Last week, after he partly complied, appointing 34 of them, but petulantly continuing to block six others (one has died in the interim), his stance was roundly condemned by civil society groups, parliamentarians and even Chief Justice Martha Koome and her predecessors.
Willy Mutunga penned a scathing letter accusing Kenyatta of being “garlanded in the pettiness of performing power” and betraying his office oath, while David Maraga granted a TV interview on the matter .
This is not the first time Kenyatta is butting heads with the Judiciary which, especially since the promulgation of the Constitution, has become much more assertive in demanding compliance with the law from the political class.

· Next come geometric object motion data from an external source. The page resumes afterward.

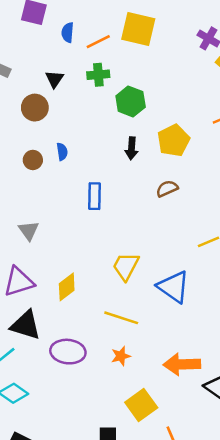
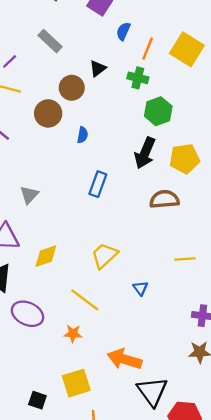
orange line: (98, 42) -> (148, 49), turned -60
black arrow: (132, 148) -> (145, 153), size x1.5
brown circle: (33, 160) -> (48, 113), moved, size x1.5
brown semicircle: (167, 189) -> (164, 199), size x1.4
blue triangle: (174, 287) -> (140, 288), size x0.5

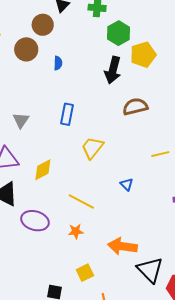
yellow pentagon: (185, 159) -> (143, 55), moved
blue rectangle: (98, 184) -> (67, 114), moved
yellow trapezoid: (104, 256) -> (92, 148), moved
yellow square: (76, 383) -> (85, 273), size x0.7

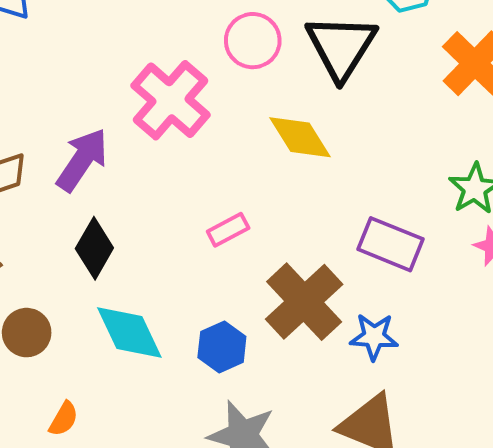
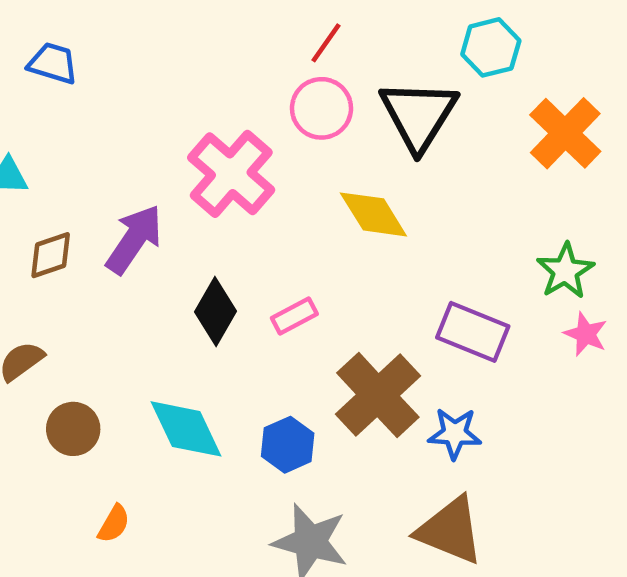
black diamond: (94, 248) -> (215, 312), moved

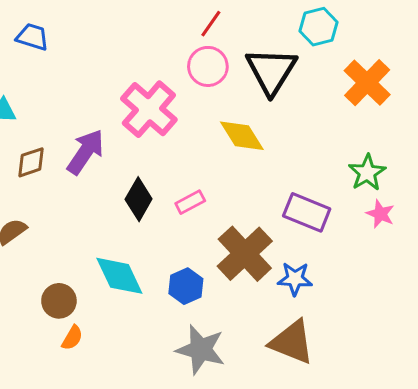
brown circle: (73, 429) -> (59, 301), moved

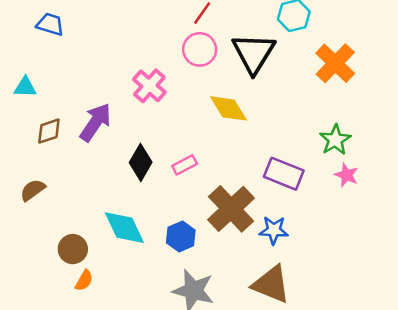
pink cross: (149, 109) -> (149, 86), size x0.7

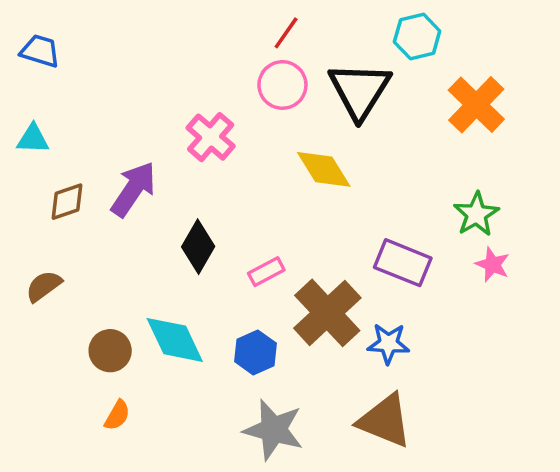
blue trapezoid: (50, 24) -> (40, 51), moved
pink rectangle: (185, 165) -> (266, 272), moved
brown circle: (73, 249) -> (110, 351), moved

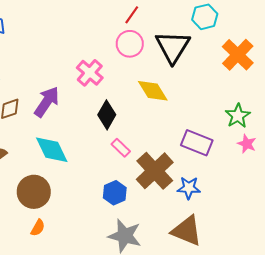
black diamond: (198, 247) -> (107, 115), moved
pink rectangle: (266, 272) -> (121, 148), turned 72
cyan diamond: (175, 340) -> (52, 150), moved
brown circle: (110, 351) -> (34, 192), size x1.4

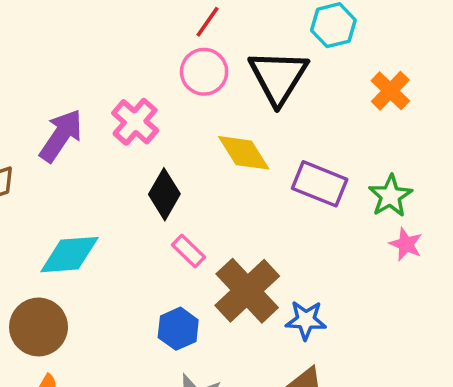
orange cross: (238, 55) -> (390, 91), size x0.7
purple arrow: (47, 102) -> (61, 136), moved
purple rectangle: (197, 143) -> (320, 184), moved
cyan diamond: (52, 150) -> (70, 255), turned -69

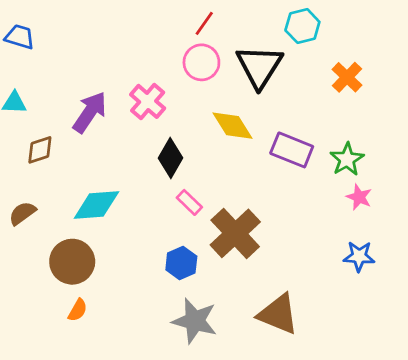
blue star: (306, 320) -> (359, 256), moved

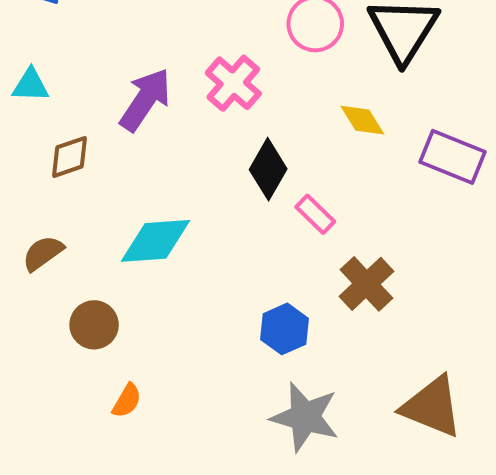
yellow diamond: (232, 126) -> (362, 120), size x0.7
pink rectangle: (189, 202) -> (315, 214), moved
brown cross: (235, 233) -> (366, 284), size x0.7
brown circle: (72, 262) -> (94, 325), moved, size x0.7

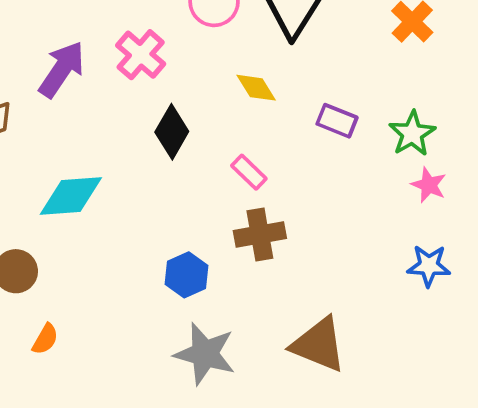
purple rectangle: (452, 157) -> (337, 121), size x0.7
pink rectangle: (315, 214) -> (249, 172), moved
brown cross: (366, 284) -> (260, 235), turned 33

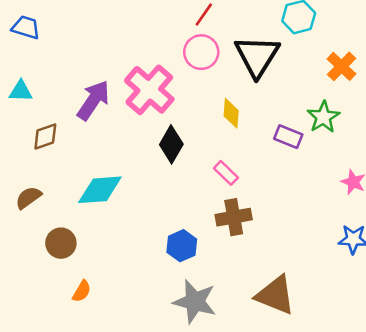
pink cross: (141, 55) -> (149, 90), size x1.4
yellow diamond: (256, 88) -> (231, 113), turned 36
green star: (412, 134) -> (323, 117), moved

For much of Kenya’s history, judicial independence has been a myth. In colonial times, judges served at the pleasure of the Crown and lacked independence. As Mutunga observed in 2013, they were essentially “a civil service, beholden to the colonial administration and very rarely minded to stand up to it”.
Although at independence in 1963, the constitution protected judges, deliberately insulating them from executive power, it proved no match for the ingrained habits of judicial subservience to executive tyranny that had been bred and nurtured under colonialism.
Over the next 47 years, with a few notable exceptions, the courts were not just silent, but seemingly willing accomplices, as successive presidents and their cronies demolished all constitutional safeguards and restraints. The Judiciary became little more than a department in the Attorney General’s office, grossly underfunded and understaffed.
In one prominent case in 1989, a judge declared the entire Bill of Rights inoperative and unenforceable, in essence stripping all Kenyans of their constitutional protections, because the Chief Justice had failed to set rules of procedure for its enforcement by the High Court.
In many ways, the 2010 Constitution was a reset of the one promulgated at Independence and undid many of the ruinous amendments the political class had inflicted on Kenyans.
Unlike it, however, the 2010 Constitution was the product of decades of local struggle, wide national consultation and has an army of civil society activists, lawyers and ordinary Kenyans willing to stand up for it. And most importantly, freed from Executive shackles, the Judiciary is quickly evolving a backbone and asserting its role as the enforcer of constitutional rule.
However, even as Kenyans line up to support and defend the Judiciary, we must not lose sight of the fact that, as an institution, it in many ways continues to be a barrier to the realisation of the governance vision embodied in the Constitution.
A good example of this is the continued detention of tens of thousands of Kenyans in our prisons despite not being convicted of any crime. The Judiciary has hollowed out the constitutional guarantees of liberty and bail by continuing to allow police to hold suspects without charge under the pretext of completing investigations (a practice the High Court has already ruled to be unconstitutional) and demanding exorbitant amounts for bail.
The latter has resulted in half the prison population being made up of pre-trial detainees, 90 per cent of whom have already been granted bail but cannot afford to pay it. And given that the constitution forbids “cruel, inhuman or degrading” punishment, by continuing to send Kenyans to violent, unsanitary and overcrowded jails, the Judiciary is participating in the violation of this prohibition.
Further, some of the Judiciary’s interpretations of the Constitution have seemed like throwbacks to the former days of kowtowing to Kenya’s rulers.
Decisions in 2013 that essentially said the constitutional bar for integrity did not require people accused of crimes against humanity at the ICC to clear their names before running for the highest office in the land, and that subsequently upheld the dubious election of President Kenyatta and William Ruto in a widely-panned judgement, have made many Kenyans fear that the future could be a rerun of the past.
This also includes the upholding of colonial-era strictures against sexual diversity.
None of this should be construed as an endorsement of, or justification of, Kenyatta’s own constitutional violations. We must continue to demand that he comply with it and appoint the 6 judges.
However, while doing so, we must also keep in mind that threats to the 2010 Constitution do not only emanate from the Executive. If we are to be truly vigilant, we must not gloss over the unconstitutional acts perpetrated by the Judiciary itself.